▸ What the task requires: Some lines of these records may hold the word "العربية"; state how many, using only the number.

▼▼▼

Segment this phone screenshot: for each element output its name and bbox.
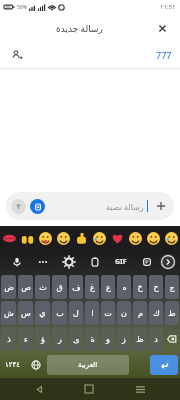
staticText: ص xyxy=(21,283,31,292)
staticText: د xyxy=(154,335,158,344)
button[interactable]: ن xyxy=(117,301,131,325)
staticText: ج xyxy=(169,283,175,292)
staticText: ل xyxy=(73,309,79,318)
button[interactable]: Expand xyxy=(11,199,26,214)
staticText: ذ xyxy=(7,335,11,344)
staticText: ث xyxy=(39,283,47,292)
button[interactable]: More options xyxy=(30,250,56,274)
staticText: ع xyxy=(106,283,111,292)
staticText: ض xyxy=(4,283,14,292)
staticText: ك xyxy=(153,309,160,318)
button[interactable]: م xyxy=(133,301,147,325)
button[interactable]: ه xyxy=(117,275,131,299)
staticText: و xyxy=(106,335,110,344)
staticText: رسالة نصية xyxy=(106,201,144,212)
button[interactable]: ف xyxy=(69,275,83,299)
staticText: ظ xyxy=(136,335,144,344)
button[interactable]: Emoji xyxy=(72,226,90,250)
button[interactable]: ا xyxy=(85,301,99,325)
staticText: ؤ xyxy=(41,335,45,344)
staticText: 777 xyxy=(156,49,172,61)
staticText: ١٢٣٤ xyxy=(5,361,21,369)
button[interactable]: خ xyxy=(133,275,147,299)
button[interactable]: Backspace xyxy=(165,327,179,351)
button[interactable]: ك xyxy=(149,301,163,325)
staticText: ف xyxy=(72,283,81,292)
button[interactable]: ز xyxy=(117,327,131,351)
staticText: ن xyxy=(121,309,127,318)
button[interactable]: العربية xyxy=(47,355,129,375)
button[interactable]: Close xyxy=(152,18,172,38)
button[interactable]: ذ xyxy=(1,327,16,351)
button[interactable]: ء xyxy=(18,327,33,351)
button[interactable]: ي xyxy=(35,301,50,325)
button[interactable]: Emoji xyxy=(90,226,108,250)
staticText: ي xyxy=(39,309,46,318)
staticText: العربية xyxy=(78,361,98,369)
button[interactable]: Emoji xyxy=(108,226,126,250)
button[interactable]: س xyxy=(18,301,33,325)
button[interactable]: SIM xyxy=(30,199,45,214)
staticText: ر xyxy=(58,335,62,344)
button[interactable]: Home xyxy=(78,378,100,400)
staticText: س xyxy=(21,309,31,318)
button[interactable]: ج xyxy=(165,275,179,299)
button[interactable]: ح xyxy=(149,275,163,299)
staticText: ء xyxy=(24,335,28,344)
button[interactable]: ت xyxy=(101,301,115,325)
button[interactable]: ض xyxy=(1,275,16,299)
button[interactable]: ع xyxy=(101,275,115,299)
button[interactable]: Clipboard xyxy=(82,250,108,274)
button[interactable]: ط xyxy=(165,301,179,325)
button[interactable]: Emoji xyxy=(18,226,36,250)
button[interactable]: Emoji xyxy=(0,226,18,250)
staticText: ه xyxy=(122,283,127,292)
button[interactable]: و xyxy=(101,327,115,351)
button[interactable]: ل xyxy=(69,301,83,325)
button[interactable]: Recent apps xyxy=(129,378,151,400)
staticText: رسالة جديدة xyxy=(56,22,103,34)
button[interactable]: ص xyxy=(18,275,33,299)
button[interactable]: Emoji xyxy=(144,226,162,250)
button[interactable]: غ xyxy=(85,275,99,299)
button[interactable]: ب xyxy=(52,301,67,325)
button[interactable]: Emoji xyxy=(54,226,72,250)
button[interactable]: Emoji xyxy=(162,226,180,250)
staticText: ز xyxy=(122,335,126,344)
staticText: ش xyxy=(4,309,14,318)
button[interactable]: Stickers xyxy=(134,250,160,274)
staticText: ة xyxy=(90,335,95,344)
button[interactable]: Emoji xyxy=(126,226,144,250)
button[interactable]: ة xyxy=(85,327,99,351)
button[interactable]: ؤ xyxy=(35,327,50,351)
button[interactable]: Settings xyxy=(56,250,82,274)
staticText: غ xyxy=(90,283,95,292)
button[interactable]: ى xyxy=(69,327,83,351)
button[interactable]: ث xyxy=(35,275,50,299)
button[interactable]: Add contact xyxy=(8,46,26,64)
staticText: م xyxy=(138,309,143,318)
button[interactable]: ١٢٣٤ xyxy=(0,352,26,378)
button[interactable]: Change language xyxy=(26,352,45,378)
staticText: GIF xyxy=(115,257,127,267)
staticText: ط xyxy=(168,309,176,318)
button[interactable]: ق xyxy=(52,275,67,299)
staticText: ح xyxy=(153,283,159,292)
button[interactable]: Add attachment xyxy=(152,197,170,215)
button[interactable]: د xyxy=(149,327,163,351)
button[interactable]: Back xyxy=(28,378,50,400)
staticText: ا xyxy=(91,309,94,318)
staticText: ب xyxy=(56,309,64,318)
staticText: ى xyxy=(73,335,80,344)
button[interactable]: ر xyxy=(52,327,67,351)
staticText: 50% xyxy=(17,4,27,11)
button[interactable]: GIF xyxy=(108,250,134,274)
button[interactable]: Enter xyxy=(150,355,178,375)
button[interactable]: Emoji xyxy=(36,226,54,250)
button[interactable]: ش xyxy=(1,301,16,325)
button[interactable]: ظ xyxy=(133,327,147,351)
staticText: ت xyxy=(104,309,112,318)
button[interactable]: Voice input xyxy=(4,250,30,274)
button[interactable]: Expand toolbar xyxy=(160,254,176,270)
staticText: خ xyxy=(137,283,143,292)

▲▲▲

▸ Solution: 2